This lecture will thus discuss the shifts in treatment and portrayal of linguistics and racial diversity in Indonesian children’s literature from the colonial era to the post-independence era. The consequences of this political agenda, which has run for almost a century, will also be discussed by taking closer look at the attempt to rejuvenate Indonesian children’s literature focusing on linguistics and racial diversity in the last ten years.
Drawing queer desire. German-language comics about growing up queer (Anna Stemmann)
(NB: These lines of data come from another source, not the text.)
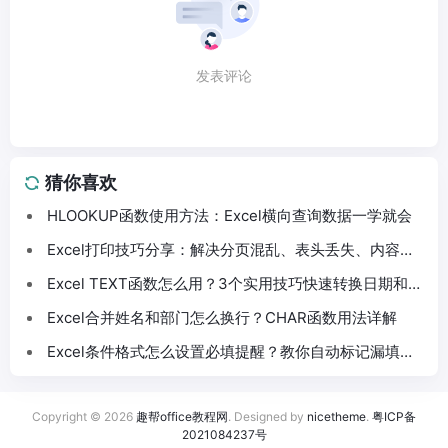
发表评论
猜你喜欢
HLOOKUP函数使用方法：Excel横向查询数据一学就会
Excel打印技巧分享：解决分页混乱、表头丢失、内容截
断问题
Excel TEXT函数怎么用？3个实用技巧快速转换日期和数
字格式
Excel合并姓名和部门怎么换行？CHAR函数用法详解
Excel条件格式怎么设置必填提醒？教你自动标记漏填数
据
Copyright © 2026
趣帮office教程网
. Designed by
nicetheme
.
粤ICP备
2021084237号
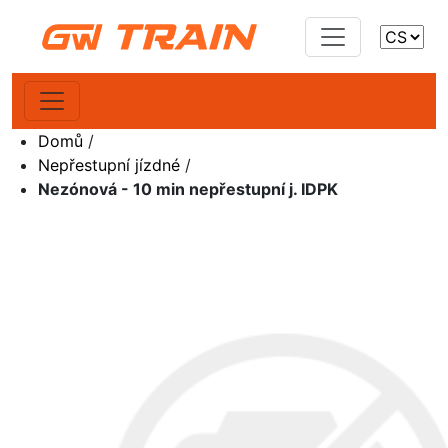
Domů
/
Nepřestupní jízdné
/
Nezónová - 10 min nepřestupní j. IDPK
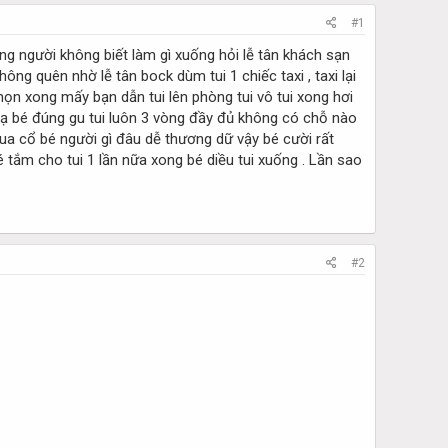
#1
ng người không biết làm gì xuống hỏi lễ tân khách sạn
g quên nhờ lễ tân bock dùm tui 1 chiếc taxi , taxi lại
họn xong mấy bạn dẫn tui lên phòng tui vô tui xong hơi
ạ bé đúng gu tui luôn 3 vòng đầy đủ không có chỗ nào
 qua cổ bé người gì đâu dễ thương dữ vậy bé cười rất
é tắm cho tui 1 lần nữa xong bé diều tui xuống . Lần sao
#2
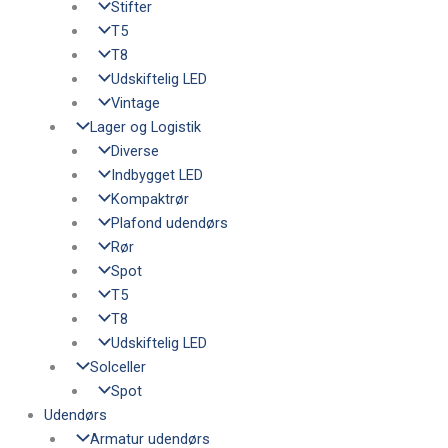
Stifter
T5
T8
Udskiftelig LED
Vintage
Lager og Logistik
Diverse
Indbygget LED
Kompaktrør
Plafond udendørs
Rør
Spot
T5
T8
Udskiftelig LED
Solceller
Spot
Udendørs
Armatur udendørs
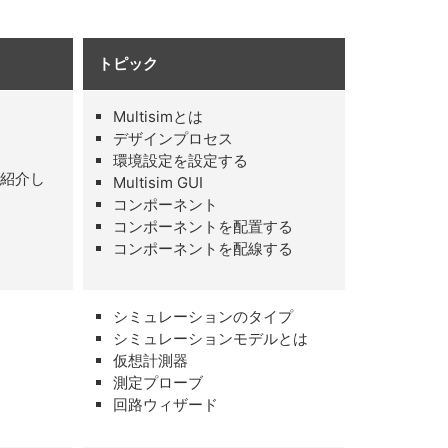
トピック
Multisimとは
デザインプロセス
環境設定を設定する
を紹介し
Multisim GUI
コンポーネント
コンポーネントを配置する
コンポーネントを配線する
シミュレーションのタイプ
シミュレーションモデルとは
仮想計測器
測定プローブ
回路ウィザード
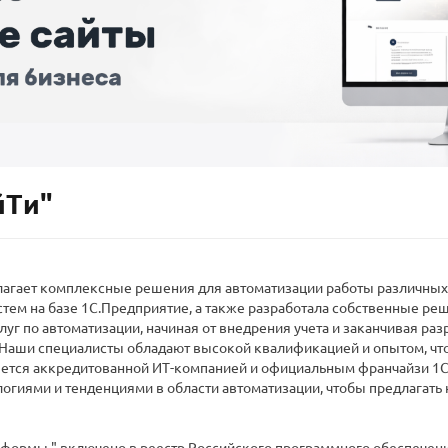
йТи"
длагает комплексные решения для автоматизации работы различных 
тем на базе 1С.Предприятие, а также разработала собственные ре
луг по автоматизации, начиная от внедрения учета и заканчивая ра
Наши специалисты обладают высокой квалификацией и опытом, чт
яется аккредитованной ИТ-компанией и официальным франчайзи 1С
огиями и тенденциями в области автоматизации, чтобы предлагат
ормы." включено в реестр Российского программного обеспечения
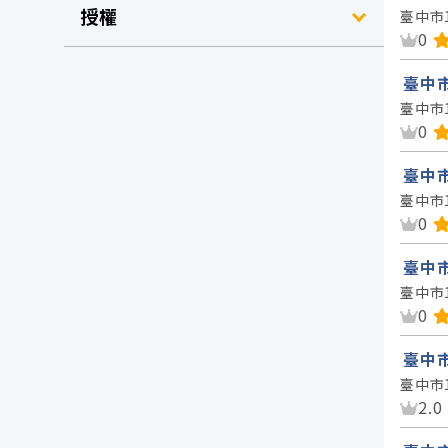
授權
臺中市
資
0
臺中市
臺中市
資
0
臺中市
臺中市
資
0
臺中市
臺中市
資
0
臺中市
臺中市
資
2.0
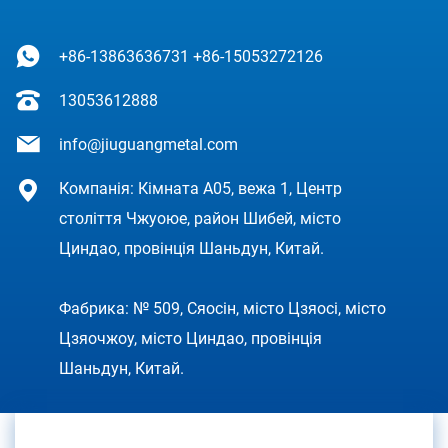
+86-13863636731
+86-15053272126
13053612888
info@jiuguangmetal.com
Компанія: Кімната A05, вежа 1, Центр
століття Чжуоюе, район Шибей, місто
Циндао, провінція Шаньдун, Китай.
Фабрика: № 509, Сяосін, місто Цзяосі, місто
Цзяочжоу, місто Циндао, провінція
Шаньдун, Китай.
The lecture is dedicated to the representation of queer desire in current German-language comics. For the analysis, spatial-theoretical considerations are combined with a memory-cultural perspective. The initial thesis is that the comic, in its bicodal forms of representation of image and text, firstly shows memories in spatialised representation. Secondly, the constructional character of memories is made visible in its mediality. On the subject level, the focus will be on comics that tell of growing up queer. Queer life plans in particular are often not a ‘binding object of an overarching cultural [...] horizon of meaning, as a myth of binding cultural memory’. (Erll 2011, 202) Rather, in these comics, ‘memory competitions are negotiated in literary terms’ (Erll 2011, 202), whereby the representation of space, not least in the metaphorical designation of the closest for un-outed persons, occupies a central position. In this way, the lecture also reflects the tension between individual memory and the social framework, which is particularly central in adolescence.